[WHAT THE EXERCISE ASKS]: Take every line of the material below that includes the string "Compartilhar" and copy it out.
Top of INFORMATION PROVIDED
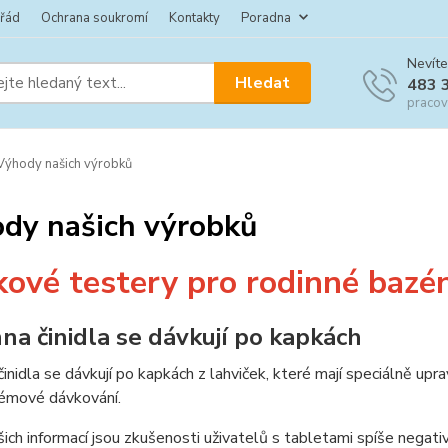
 řád
Ochrana soukromí
Kontakty
Poradna
Nevíte
Hledat
483 
pracov
ýhody našich výrobků
dy našich výrobků
ové testery pro rodinné bazé
na činidla se dávkují po kapkách
inidla se dávkují po kapkách z lahviček, které mají speciálně upr
émové dávkování.
ich informací jsou zkušenosti uživatelů s tabletami spíše negativn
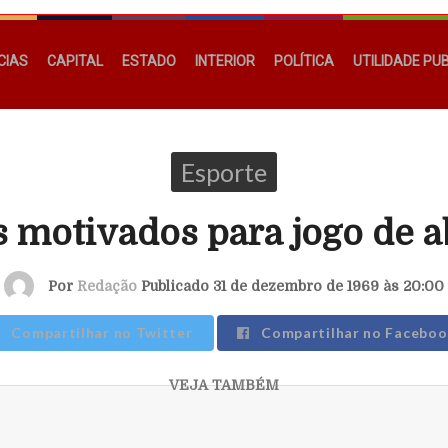
CIAS
CAPITAL
ESTADO
INTERIOR
POLÍTICA
UTILIDADE PU
Esporte
s motivados para jogo de a
Por
Redação
Publicado 31 de dezembro de 1969 às 20:00
Compartilhar no Twitter
Compartilhar no Faceboo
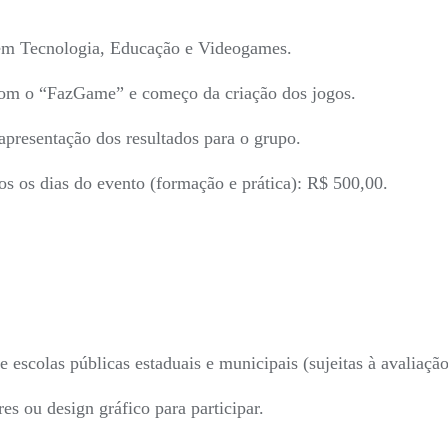
em Tecnologia, Educação e Videogames.
com o “FazGame” e começo da criação dos jogos.
apresentação dos resultados para o grupo.
 os dias do evento (formação e prática): R$ 500,00.
e escolas públicas estaduais e municipais (sujeitas à avaliação
 ou design gráfico para participar.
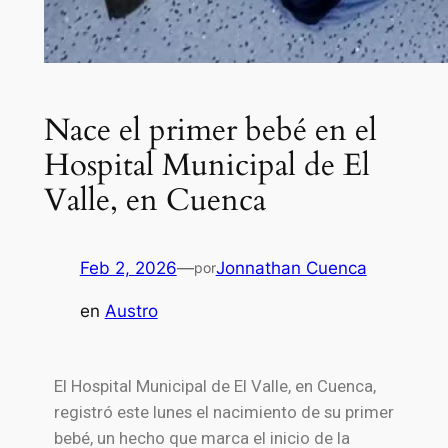
Nace el primer bebé en el
Hospital Municipal de El
Valle, en Cuenca
Feb 2, 2026
—
Jonnathan Cuenca
por
en
Austro
El Hospital Municipal de El Valle, en Cuenca,
registró este lunes el nacimiento de su primer
bebé, un hecho que marca el inicio de la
Bottom of INFORMATION PROVIDED
[RESULT OF THIS EXERCISE]:
Compartilhar no Twitter
Compartilhar no Faceboo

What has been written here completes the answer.